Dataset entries
+++++
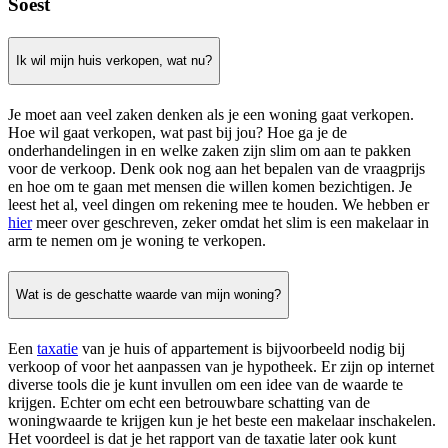
Soest
Ik wil mijn huis verkopen, wat nu?
Je moet aan veel zaken denken als je een woning gaat verkopen.
Hoe wil gaat verkopen, wat past bij jou? Hoe ga je de
onderhandelingen in en welke zaken zijn slim om aan te pakken
voor de verkoop. Denk ook nog aan het bepalen van de vraagprijs
en hoe om te gaan met mensen die willen komen bezichtigen. Je
leest het al, veel dingen om rekening mee te houden. We hebben er
hier
meer over geschreven, zeker omdat het slim is een makelaar in
arm te nemen om je woning te verkopen.
Wat is de geschatte waarde van mijn woning?
Een
taxatie
van je huis of appartement is bijvoorbeeld nodig bij
verkoop of voor het aanpassen van je hypotheek. Er zijn op internet
diverse tools die je kunt invullen om een idee van de waarde te
krijgen. Echter om echt een betrouwbare schatting van de
woningwaarde te krijgen kun je het beste een makelaar inschakelen.
Het voordeel is dat je het rapport van de taxatie later ook kunt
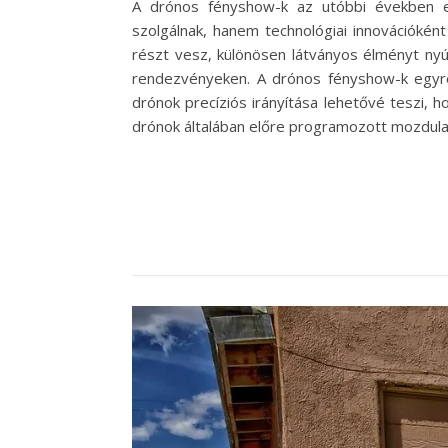
A drónos fényshow-k az utóbbi években e
szolgálnak, hanem technológiai innovációké
részt vesz, különösen látványos élményt ny
rendezvényeken. A drónos fényshow-k egyre 
drónok precíziós irányítása lehetővé teszi,
drónok általában előre programozott mozdulat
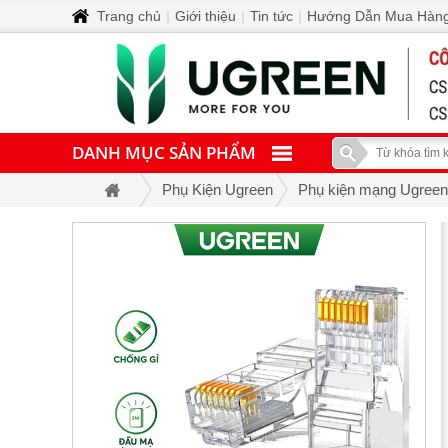
Trang chủ
|
Giới thiệu
|
Tin tức
|
Hướng Dẫn Mua Hàn
DANH MỤC SẢN PHẨM
Phụ Kiện Ugreen
Phụ kiện mạng Ugreen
+++++
Your goal. Working through the data above, find every line holding "verkoop" and copy it.

Output.
voor de verkoop. Denk ook nog aan het bepalen van de vraagprijs
verkoop of voor het aanpassen van je hypotheek. Er zijn op internet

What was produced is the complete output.